# Monster Stag Beetle Holding a Rubik's Cube



## Tony Fisher (Apr 29, 2012)

Monster Stag Beetle Holding a Rubik's Cube

Live beetle, not faked in any way.


----------



## TheAwesomeAlex (Apr 29, 2012)

where did u get one


----------



## Tony Fisher (Apr 29, 2012)

TheAwesomeAlex said:


> where did u get one


 
The beetle or the cube?


----------



## monkeytherat (Apr 29, 2012)

How big is that cube?


----------



## TheAwesomeAlex (Apr 29, 2012)

Tony Fisher said:


> The beetle or the cube?


 
the beetle


----------



## Tony Fisher (Apr 29, 2012)

TheAwesomeAlex said:


> the beetle


It was in my garden. I have been waiting for a chance to do this for a long time.
The Cube is 10mm.


----------



## TheAwesomeAlex (Apr 29, 2012)

i name it feliks


----------



## Cheese11 (Apr 30, 2012)

This is way cool.

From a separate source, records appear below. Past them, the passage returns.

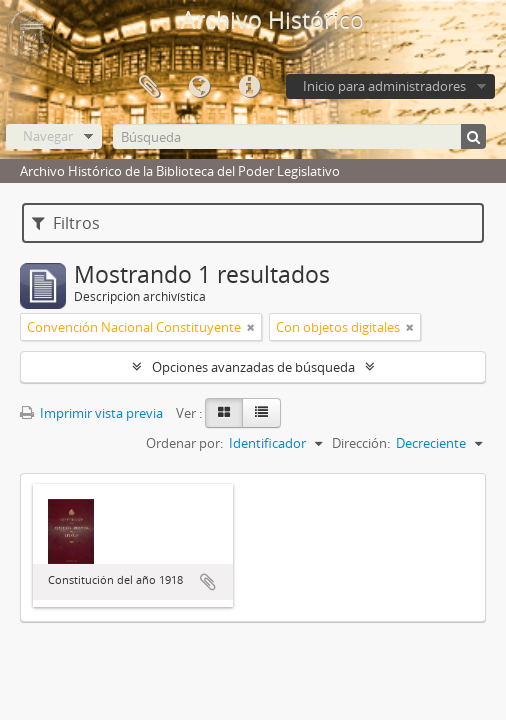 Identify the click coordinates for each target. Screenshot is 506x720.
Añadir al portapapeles (208, 582)
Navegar (48, 136)
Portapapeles (149, 87)
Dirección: (361, 443)
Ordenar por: (184, 443)
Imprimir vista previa (91, 413)
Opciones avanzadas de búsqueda (253, 367)
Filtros (66, 223)
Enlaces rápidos (249, 87)
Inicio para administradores (384, 86)
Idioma (199, 87) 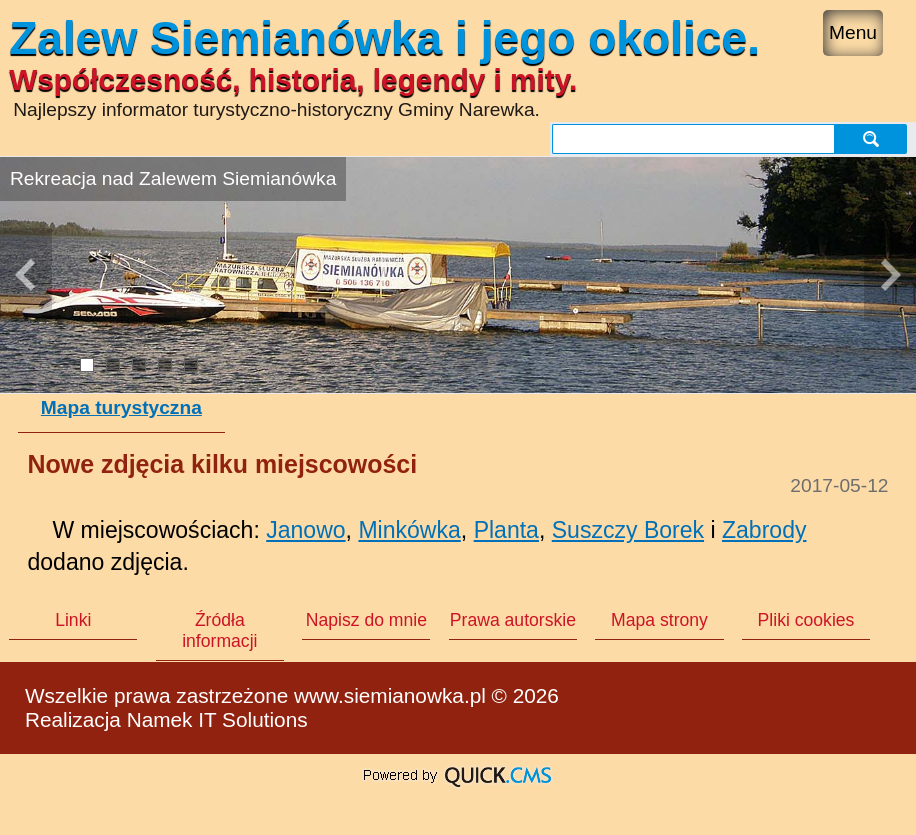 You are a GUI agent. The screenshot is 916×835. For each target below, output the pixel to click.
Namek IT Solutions (217, 719)
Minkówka (409, 530)
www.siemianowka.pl (390, 695)
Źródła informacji (219, 630)
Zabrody (764, 530)
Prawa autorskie (513, 620)
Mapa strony (659, 620)
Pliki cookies (806, 620)
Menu (853, 32)
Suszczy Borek (628, 530)
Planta (506, 530)
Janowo (305, 530)
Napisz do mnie (366, 620)
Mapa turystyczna (121, 407)
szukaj (873, 138)
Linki (73, 620)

I'd be scared if I lived where beetles were that big XD


----------



## Cubetastic (Apr 30, 2012)

Awesome! All he needs is a 20mm stackmat and he's in the running for a record


----------



## emolover (Apr 30, 2012)

This is really awesome. Is there a video with a great ape playing with a cube.


----------



## RNewms27 (Apr 30, 2012)

emolover said:


> This is really awesome. Is there a video with a great ape playing with a cube.


 
Speed banana-eating AND cubing apes? You puzzle me.

As for the beetle, I believe you found a new cube stand.


----------



## emolover (Apr 30, 2012)

RNewms27 said:


> Speed banana-eating AND cubing apes? You puzzle me.


 
I regret that thread.


----------